# Keeping styles



## StuG (Nov 4, 2009)

A couple of years ago I swapped over from using racks to vivs. 
I’m not by any means anti rack, I think providing there is adequate space then for certain species they can work really well however for me I definitely feel that vivs work better. 


I would describe my style of keeping as simple naturalistic. 
I use PVC vivariums and I provide hides, substrate and UV with branches where appropriate. I tend to favour Halogen bulbs for a hot spot with ceramics for ambient temps as necessary. 

I have experimented with fully bio-active, live planted set ups but would only use these set ups for small colubrids such as garters, natrix or maybe corns in the future. 

I feel the way I currently keep is low maintenance but meets the vast majority of the needs of the animals I keep and my needs as the keeper. 

Today with the temps as they are the heat bulbs are off as the thermostats have kicked in, was interested to see a neonate boa out basking/hunting on a branch under the UV



















Interested to hear what methods others are using and why 


Sent from my iPhone using Tapatalk


----------



## Okewood Morelia (Jan 19, 2020)

For the last 10-12 years I now only keep Morelia spilota harrisoni, after years of keeping very big collections for over 30 years. I have used racks in the past with no issues and I also can see their benefit, infact I still do use racking systems for hatchlings and youngsters. However I made the decision quite some time ago to keep all adults in vivariums ( 5x2x2 & 5x2x3 ) Which are all set up with UV, CHE and microclimate evo stats to give me more control of temperature over a 24 hour period.

I also do a lot of maternal incubation, infact I have thrown all of my incubators away so I no longer have one. So a correct setup is very important to me and the way that I do things.

Below is a short progression of how most of my vivariums are set up, they are pretty much all identical. ( for the keen eyed among us that have noticed the light bulb in the cage, you will also notice it was eventually changed to a ceramic heater and was only used so that my old eyes could see 😂 )


----------



## Central Scotland Reptiles (Nov 23, 2008)

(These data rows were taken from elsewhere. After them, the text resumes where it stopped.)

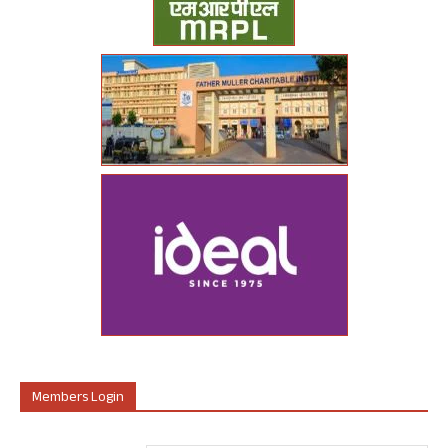
Members Login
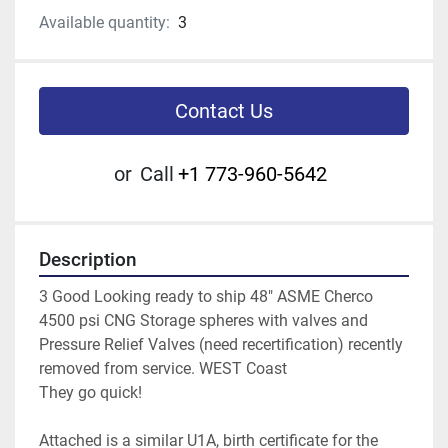
Available quantity:
3
Contact Us
or
Call
+1 773-960-5642
Description
3 Good Looking ready to ship 48" ASME Cherco 
4500 psi CNG Storage spheres with valves and 
Pressure Relief Valves (need recertification) recently 
removed from service. WEST Coast
They go quick!
Attached is a similar U1A, birth certificate for the 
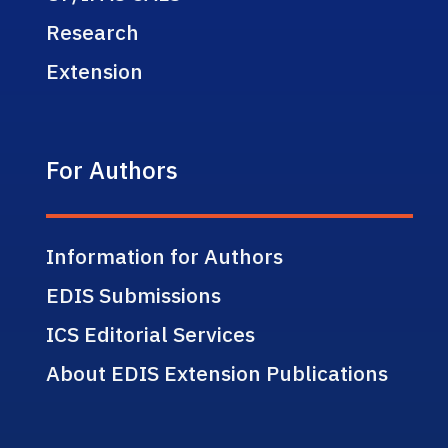
Research
Extension
For Authors
Information for Authors
EDIS Submissions
ICS Editorial Services
About EDIS Extension Publications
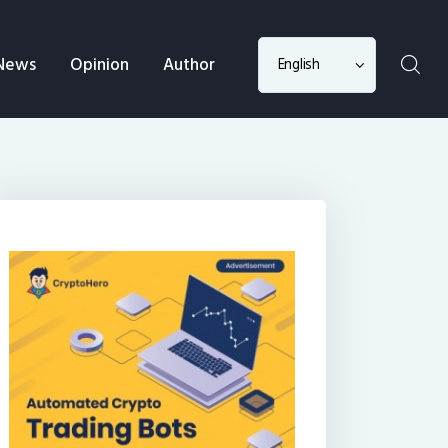
Choose
News
Opinion
Author
a
language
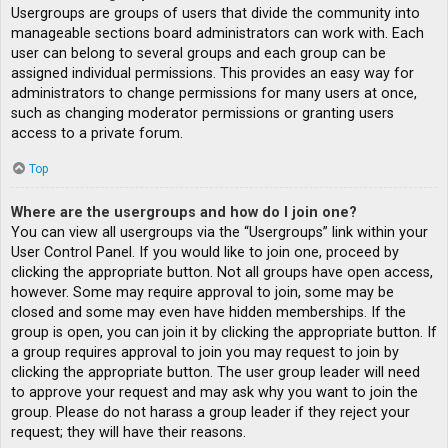
Usergroups are groups of users that divide the community into
manageable sections board administrators can work with. Each
user can belong to several groups and each group can be
assigned individual permissions. This provides an easy way for
administrators to change permissions for many users at once,
such as changing moderator permissions or granting users
access to a private forum.
Top
Where are the usergroups and how do I join one?
You can view all usergroups via the “Usergroups” link within your
User Control Panel. If you would like to join one, proceed by
clicking the appropriate button. Not all groups have open access,
however. Some may require approval to join, some may be
closed and some may even have hidden memberships. If the
group is open, you can join it by clicking the appropriate button. If
a group requires approval to join you may request to join by
clicking the appropriate button. The user group leader will need
to approve your request and may ask why you want to join the
group. Please do not harass a group leader if they reject your
request; they will have their reasons.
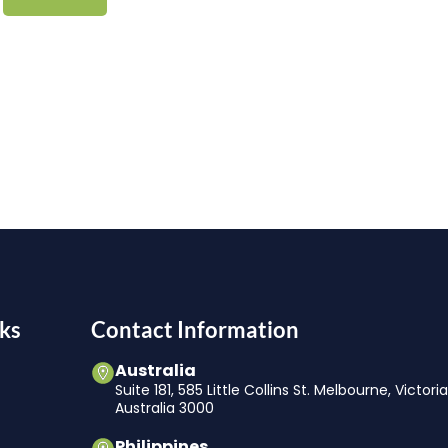
ks
Contact Information
Australia
Suite 181, 585 Little Collins St. Melbourne, Victori
Australia 3000
Philippines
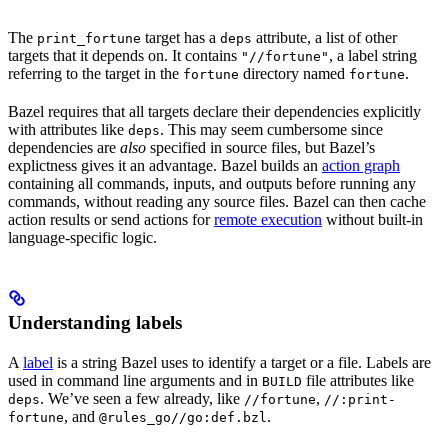
The
target has a
attribute, a list of other
print_fortune
deps
targets that it depends on. It contains
, a label string
"//fortune"
referring to the target in the
directory named
.
fortune
fortune
Bazel requires that all targets declare their dependencies explicitly
with attributes like
. This may seem cumbersome since
deps
dependencies are
also
specified in source files, but Bazel’s
explictness gives it an advantage. Bazel builds an
action graph
containing all commands, inputs, and outputs before running any
commands, without reading any source files. Bazel can then cache
action results or send actions for
remote execution
without built-in
language-specific logic.
Understanding labels
A
label
is a string Bazel uses to identify a target or a file. Labels are
used in command line arguments and in
file attributes like
BUILD
. We’ve seen a few already, like
,
deps
//fortune
//:print-
, and
.
fortune
@rules_go//go:def.bzl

Cards on the table - I used to use vivariums almost exclusively other than for hatchlings and juveniles but ahead of a house move decided to move all my snakes into 70L RUBS as it would be easier to hide them away from potential house hunters and when we eventually moved it would be easier to transport them. Cut a long story short we decided not to move and thus many of my snakes are still in these tubs unfortunately - I say unfortunately as I would rather they were in vivariums or a hybrid design that I wish to use. 

My animals seem to do 'well' in these tubs and I have not noticed any adverse feeding, sheds or behaviour. With each passing year I try to use the money from any breeding to upgrade the enclosures in an effort to get back to all my animals being in these hybrid enclosures. 

With the increase in energy prices and the cost of material such as wood this is making it much more difficult and will most likely take longer to achieve.


----------